Inmedix establishes subsidiary Inmedix UK, Ltd.
Inmedix, a provider of heart rate variability (HRV) applications as an informative diagnostic tool in autoimmune disease, announced the establishment of a subsidiary, Inmedix UK, Ltd.
In coordination with the National Institute for Health Research (NIHR) Office for Clinical Research Infrastructure (NOCRI) and with input from the National Institute for Health Care Excellence (NICE), Inmedix seeks to evaluate its ANS Neuroscan within a single payer system to more fully evaluate its health economic impact.

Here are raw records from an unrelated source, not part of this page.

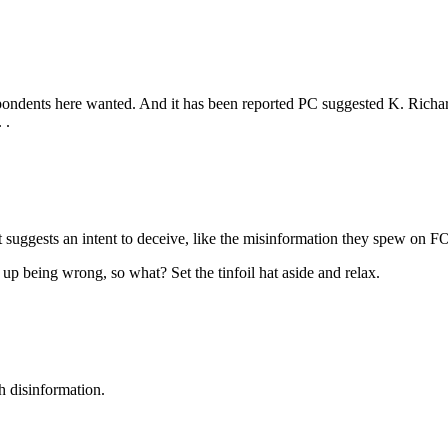
pondents here wanted. And it has been reported PC suggested K. Richar
 .
t suggests an intent to deceive, like the misinformation they spew on 
s up being wrong, so what? Set the tinfoil hat aside and relax.
h disinformation.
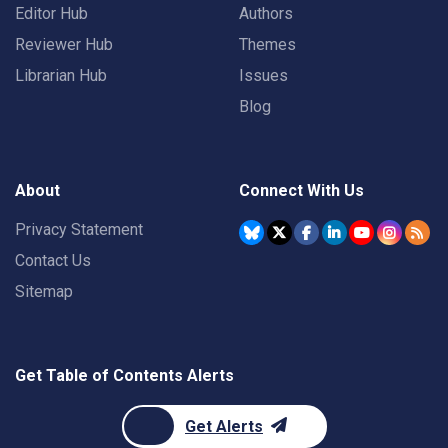
Editor Hub
Authors
Reviewer Hub
Themes
Librarian Hub
Issues
Blog
About
Connect With Us
Privacy Statement
Contact Us
Sitemap
Get Table of Contents Alerts
Get Alerts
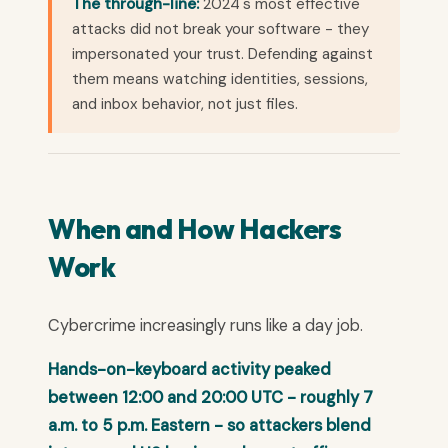
The through-line:
2024's most effective
attacks did not break your software - they
impersonated your trust. Defending against
them means watching identities, sessions,
and inbox behavior, not just files.
When and How Hackers
Work
Cybercrime increasingly runs like a day job.
Hands-on-keyboard activity peaked
between 12:00 and 20:00 UTC - roughly 7
a.m. to 5 p.m. Eastern - so attackers blend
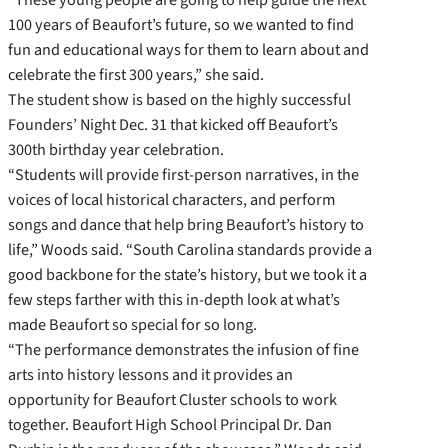
100 years of Beaufort’s future, so we wanted to find
fun and educational ways for them to learn about and
celebrate the first 300 years,” she said.
The student show is based on the highly successful
Founders’ Night Dec. 31 that kicked off Beaufort’s
300th birthday year celebration.
“Students will provide first-person narratives, in the
voices of local historical characters, and perform
songs and dance that help bring Beaufort’s history to
life,” Woods said. “South Carolina standards provide a
good backbone for the state’s history, but we took it a
few steps farther with this in-depth look at what’s
made Beaufort so special for so long.
“The performance demonstrates the infusion of fine
arts into history lessons and it provides an
opportunity for Beaufort Cluster schools to work
together. Beaufort High School Principal Dr. Dan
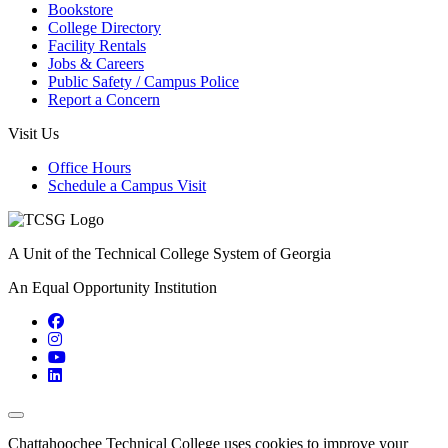
Bookstore
College Directory
Facility Rentals
Jobs & Careers
Public Safety / Campus Police
Report a Concern
Visit Us
Office Hours
Schedule a Campus Visit
A Unit of the Technical College System of Georgia
An Equal Opportunity Institution
Facebook
Instagram
YouTube
LinkedIn
Back to Top
Chattahoochee Technical College uses cookies to improve your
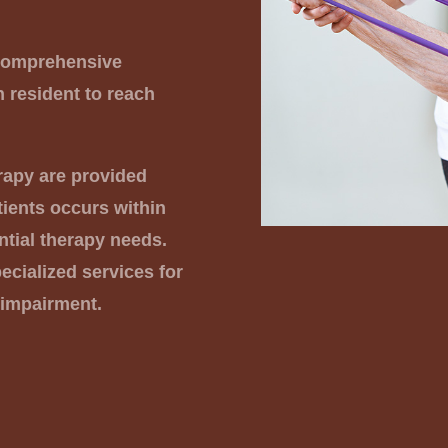
 comprehensive
h resident to reach
rapy are provided
ients occurs within
ntial therapy needs.
cialized services for
 impairment.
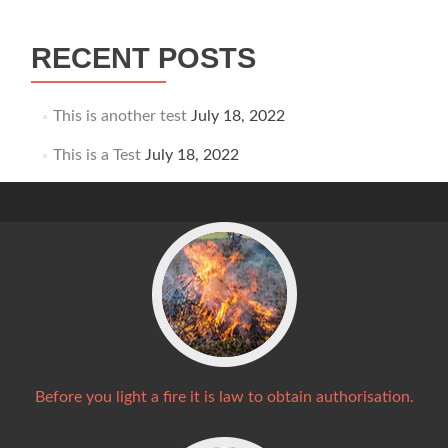
navigation
RECENT POSTS
This is another test
July 18, 2022
This is a Test
July 18, 2022
Before you light a fire it is law to obtain authorisation.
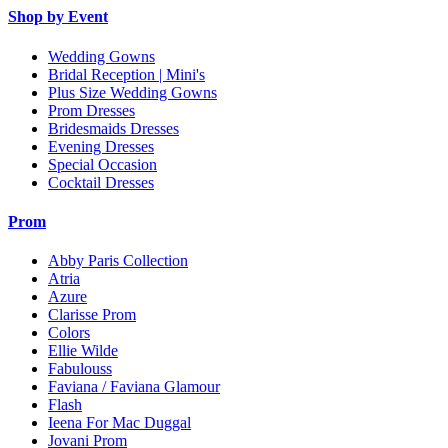
Shop by Event
Wedding Gowns
Bridal Reception | Mini's
Plus Size Wedding Gowns
Prom Dresses
Bridesmaids Dresses
Evening Dresses
Special Occasion
Cocktail Dresses
Prom
Abby Paris Collection
Atria
Azure
Clarisse Prom
Colors
Ellie Wilde
Fabulouss
Faviana / Faviana Glamour
Flash
Ieena For Mac Duggal
Jovani Prom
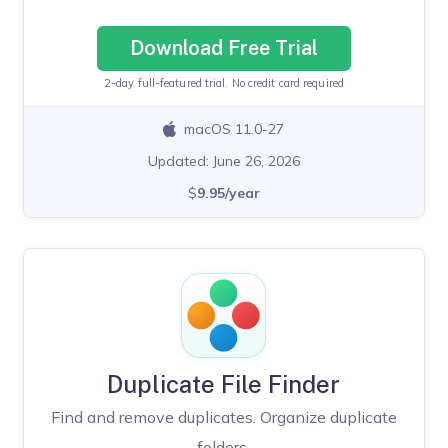
Download Free Trial
2-day full-featured trial. No credit card required
macOS 11.0-27
Updated: June 26, 2026
$
9.95/year
Duplicate File Finder
Find and remove duplicates. Organize duplicate
folders.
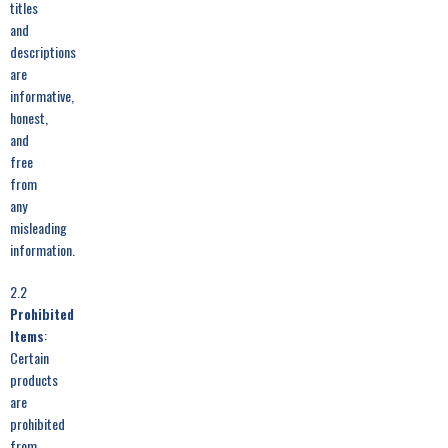
titles
and
descriptions
are
informative,
honest,
and
free
from
any
misleading
information.
2.2
Prohibited
Items
:
Certain
products
are
prohibited
from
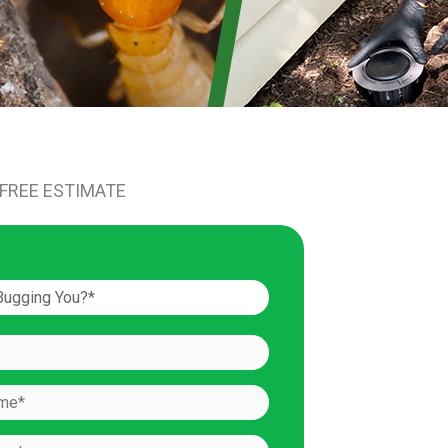
 FREE ESTIMATE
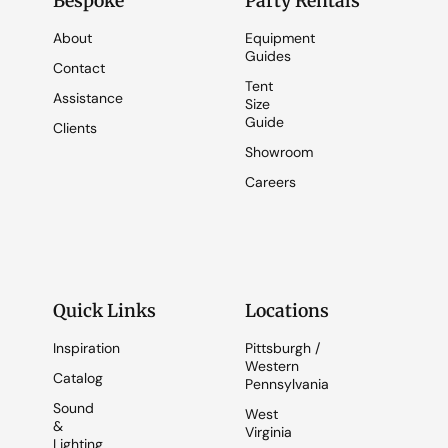
Bespoke
Party Rentals
About
Equipment
Guides
Contact
Tent
Assistance
Size
Guide
Clients
Showroom
Careers
Quick Links
Locations
Inspiration
Pittsburgh /
Western
Catalog
Pennsylvania
Sound
West
&
Virginia
Lighting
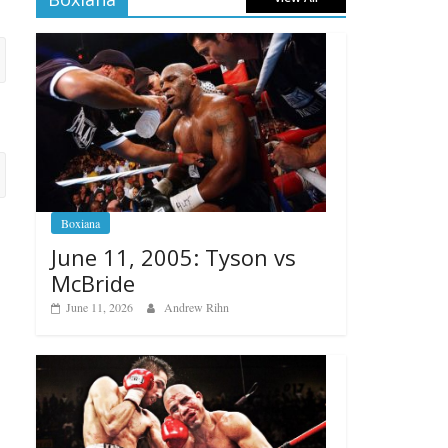
Boxiana
June 11, 2005: Tyson vs
McBride
June 11, 2026
Andrew Rihn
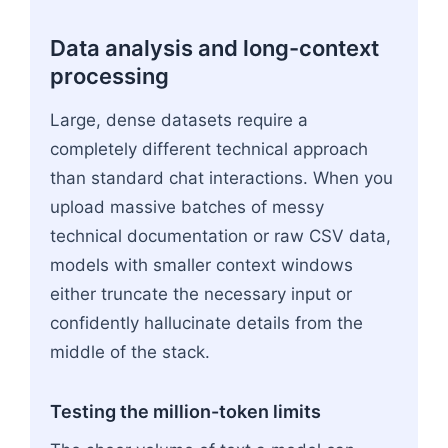
Data analysis and long-context
processing
Large, dense datasets require a
completely different technical approach
than standard chat interactions. When you
upload massive batches of messy
technical documentation or raw CSV data,
models with smaller context windows
either truncate the necessary input or
confidently hallucinate details from the
middle of the stack.
Testing the million-token limits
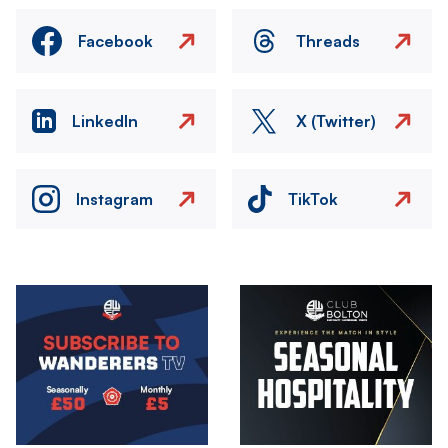
Facebook
Threads
LinkedIn
X (Twitter)
Instagram
TikTok
Image
Image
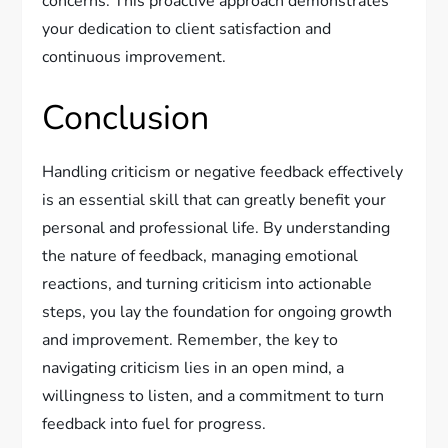
concerns. This proactive approach demonstrates
your dedication to client satisfaction and
continuous improvement.
Conclusion
Handling criticism or negative feedback effectively
is an essential skill that can greatly benefit your
personal and professional life. By understanding
the nature of feedback, managing emotional
reactions, and turning criticism into actionable
steps, you lay the foundation for ongoing growth
and improvement. Remember, the key to
navigating criticism lies in an open mind, a
willingness to listen, and a commitment to turn
feedback into fuel for progress.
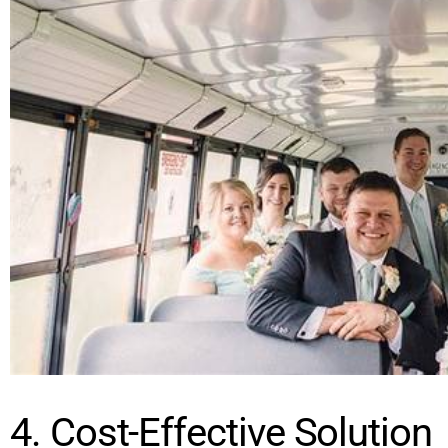
4. Cost-Effective Solution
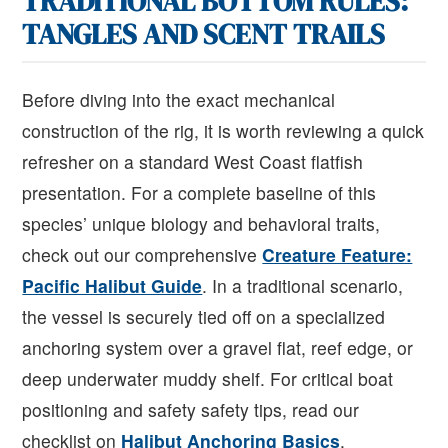
TRADITIONAL BOTTOM RULES:
TANGLES AND SCENT TRAILS
Before diving into the exact mechanical
construction of the rig, it is worth reviewing a quick
refresher on a standard West Coast flatfish
presentation. For a complete baseline of this
species’ unique biology and behavioral traits,
check out our comprehensive
Creature Feature:
Pacific Halibut Guide
. In a traditional scenario,
the vessel is securely tied off on a specialized
anchoring system over a gravel flat, reef edge, or
deep underwater muddy shelf. For critical boat
positioning and safety safety tips, read our
checklist on
Halibut Anchoring Basics
.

Daniel Austen will direct Inmedix UK Ltd. logistics in cooperation with rheumatology Professors Ernest Choy, and Peter Taylor. Choy serves as Head of Rheumatology and Translational Research at the Institute of Infection and Immunity and Director of the Cardiff Regional Experimental Arthritis Treatment and Evaluation (CREATE) Centre at Cardiff University School of Medicine. Taylor is Professor of Musculoskeletal Sciences at the University of Oxford and director of Clinical Sciences at the Botnar Research Centre within the Nuffield Department of Orthopedics, Rheumatology and Musculoskeletal Sciences and chairs the NOCRI Translational Research Partnership.
“The UK is an ideal place for medical research and development,” said Austen. “We have a cohesive, single payer system and our independent health and social care guidance body, NICE, has the important role through its medtech evaluation program of providing clinical excellence for our patients at the best possible price.”
The ANS Neuroscan measures autonomic nervous system (ANS) status, which has been shown to influence many human immune functions at work in RA and in other autoimmune diseases. Through electrocardiogram (ECG) tracing, the ANS Neuroscan uses proprietary heart rate variability (HRV) technology to assess the patient’s ANS profile. Inmedix shared with NICE and NOCRI its published proof-of-concept study (n=33) of observed accuracy—with 90% sensitivity and 95.7% specificity—for the ANS Neuroscan to predict therapeutic biologic response for RA. At year one, 0% of patients with a baseline poor ANS profile achieved disease control using either etanercept (Enbrel, Amgen) or adalimumab (Humira, AbbVie). For patients with a baseline beneficial ANS profile, 65% achieved disease control as defined by an ACR70 response, a standard endpoint for measuring efficacy in RA.
“We’re pleased to work with NIHR, NOCRI, and NICE as we address the goal of improving outcomes for patients with RA while reducing unsustainable costs,” said Andrew J. Holman, M.D., CEO & co-founder of Inmedix. “Conducting research in the U.K. single payer system will allow Inmedix to not only to seek greater rates of autoimmune disease remission, but to also assess the cost impact of reducing the need to so often escalate to biologic therapies.”
According to Express Scripts, even though only 2% of the U.S. population uses biologic drugs, biologics account for 40% of prescription drug spending. RA affects nearly two million Americans, including children, at a tangible societal cost of $19.3 billion per year (2005 dollars). In the U.S., specialty pharmaceutical costs exceeded $87 billion in 2014, with rheumatologists responsible for 25%, mostly for biologic treatment of RA. The U.K. market is approximately one sixth the size of the U.S. market. Reducing the need to escalate to biologic care by enhancing non-biologic outcomes through ANS optimization strategies could potentially reduce specialty pharmacy costs for autoimmune diseases by 30-40%.